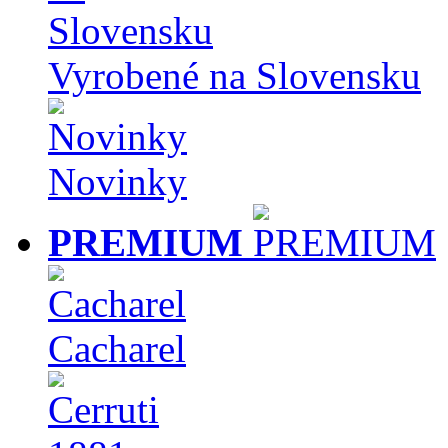
Vyrobené na Slovensku
Novinky
PREMIUM
Cacharel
- - - -
Task goal
Apart from the pictures, the whole listing should be reproduced exactly.

Solved problem
Vyrobené na Slovensku
Novinky
PREMIUM
Cacharel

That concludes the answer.